ISBN: 978-1-4201-0342-7

Chapter One

The night Lucas Moore died, we were all telling secrets.

Bam! Coby Rendell's front tire hit a bump and wrenched her arms as she fought her steering wheel. Her dark blue Nissan Sentra slew sideways, nearly heading into the large ditch on the right side of the highway. Her heart raced. Gripping the wheel with white knuckles, she was peering through the driving rain and wind and wondered for the billionth time why she'd agreed to this madness. Why? Why? She didn't want to go to the beach tonight, and she certainly didn't want to go to her stepmother's birthday party.

But sometimes, you just had to do what you had to do.

Setting her jaw, she felt her pulse start to slow as the car straightened out and the tires kept spinning, driving her west to the Pacific coast and the beach house where her father and stepmother and other party attendees would be. Another hour or so and she would be there. Back to the scene of the crime, so to speak.

"Were you with Lucas Moore, Miss Rendell?" the detective had asked her that day. A serious man in his late forties at the time, just beginning to develop a paunch, Detective Fred Clausen with the Tillamook County Sheriff's Department was interviewing them all in Coby's father's beach house.

We wanted to be.
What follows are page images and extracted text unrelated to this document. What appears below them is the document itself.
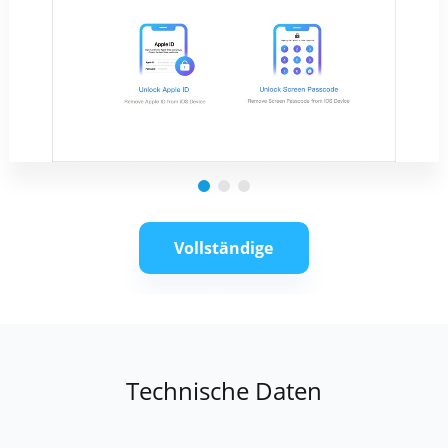
Vollständige
Anleitung
Technische Daten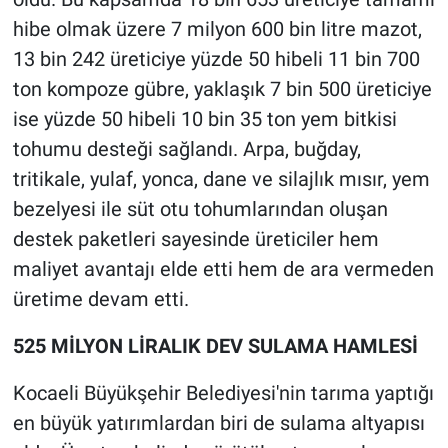
hibe olmak üzere 7 milyon 600 bin litre mazot,
13 bin 242 üreticiye yüzde 50 hibeli 11 bin 700
ton kompoze gübre, yaklaşık 7 bin 500 üreticiye
ise yüzde 50 hibeli 10 bin 35 ton yem bitkisi
tohumu desteği sağlandı. Arpa, buğday,
tritikale, yulaf, yonca, dane ve silajlık mısır, yem
bezelyesi ile süt otu tohumlarından oluşan
destek paketleri sayesinde üreticiler hem
maliyet avantajı elde etti hem de ara vermeden
üretime devam etti.
525 MİLYON LİRALIK DEV SULAMA HAMLESİ
Kocaeli Büyükşehir Belediyesi'nin tarıma yaptığı
en büyük yatırımlardan biri de sulama altyapısı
All of us girls. He was that guy. That surfer dude with a slow smile, lean body, great abs, and muscular legs. Long, brown, sun-bleached hair to his shoulders and a way of pulling you close and kissing you that made your knees quake.

But she didn't say that to the detective then. No, no. And she hadn't say it to anyone since. She'd been seventeen when Lucas fell from the cliff and into the ocean, seventeen when she'd witnessed his body floating in the water, his long hair drifting along the tide pools, skin cobalt blue, limbs broken. The image was burned into her brain and now, at twenty-nine, she could see him just as clearly and remember the fear and grief and horror.

"Tell me what happened, in your own words," Detective Clausen had said, as he had to several of the other girls, and Coby, sitting at one of the dining room chairs in a halo of weak June sunlight that filtered through the clouds, had looked through the picture window toward the ocean, shivering like she had ague. It was her turn to talk. Her turn to tell all. But she couldn't.

"I don't know where to start," she said, her lips quivering.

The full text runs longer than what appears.